In the case of 1,2-disubstituted alkenes, the nonstereospecificity of the epoxidation reaction results in formation of diastereomeric epoxides. In contrast, for terminal alkenes the trans pathway results in partitioning to enantiomers. Thus, diminished enantioselectivity observed in the epoxidation of terminal alkenes such as styrene (50-70% ee) relative to sterically similar cis-disubstituted alkenes can be attributed to enantiomeric leakage due to the trans pathway. Suppression of this pathway has not been accomplished successfully, and synthetically useful enantioselectivities with terminal alkenes have not yet been achieved using the chiral (salen)MnIII systems.

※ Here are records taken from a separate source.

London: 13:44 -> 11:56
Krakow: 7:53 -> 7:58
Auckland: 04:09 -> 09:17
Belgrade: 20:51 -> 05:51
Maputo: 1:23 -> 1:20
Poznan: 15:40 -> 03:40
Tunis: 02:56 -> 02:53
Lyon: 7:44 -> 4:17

1. Jacobsen, E. N. in Catalytic Asymmetric Synthesis; Ojima, I., Ed.; VCH: New York, 1993; in press.
2. (a) Zhang, W.; Loebach, J. L.; Wilson, S. R.; Jacobsen, E. N. JACS 1990, 112, 2801. (b) Jacobsen, E. N.; Zhang, W.; Muci, A. R.; Ecker, J. R.; Deng, L. JACS 1991, 113, 7063.

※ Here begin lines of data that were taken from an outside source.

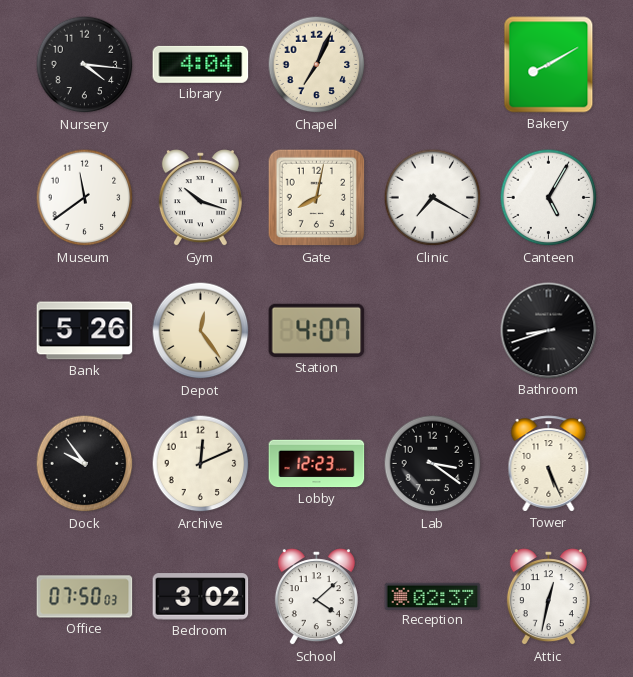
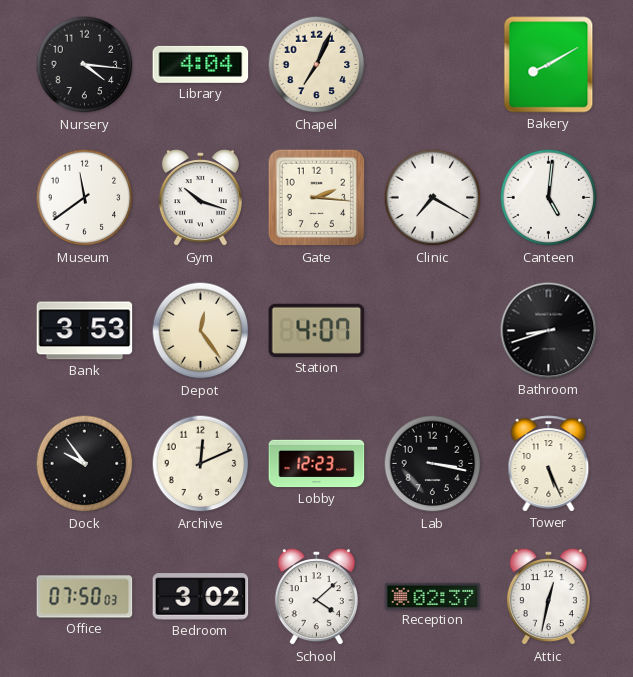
Gate: 8:02 -> 2:16
Canteen: 5:05 -> 5:01
Bank: 5:26 -> 3:53
Lab: 3:21 -> 3:17
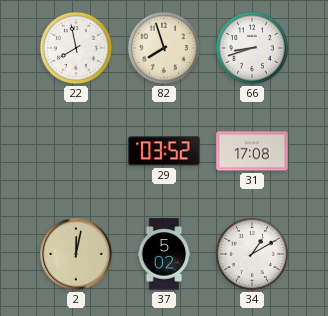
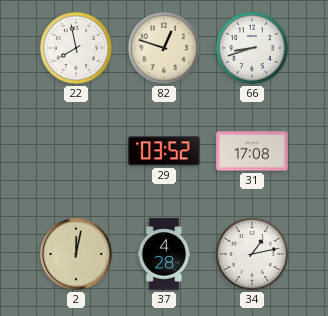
82: 7:57 -> 12:48
37: 5:02 -> 4:28
34: 1:10 -> 1:13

3. (a) Boucher, L. J. Inorg. Nucl. Chem. 1974, 36, 531. (b) Deng, L.; Jacobsen, E. N. JOC 1992, 57, 4320.
4. Zhang, W.; Jacobsen, E. N. JOC 1991, 56, 2296.
5. Banfi, S.; Montanari, F.; Quici, S. JOC 1989, 54, 1850.
6. (a) Samsel, E. G.; Srinivasan, K.; Kochi, J. K. JACS 1985, 107, 7606. (b) Irie, R.; Ito, Y.; Katsuki, T. SL 1991, 265.
7. Lee, N. H.; Muci, A. R.; Jacobsen, E. N. TL 1991, 32, 5055.
8. Lee, N. H.; Jacobsen, E. N. TL 1991, 32, 6533.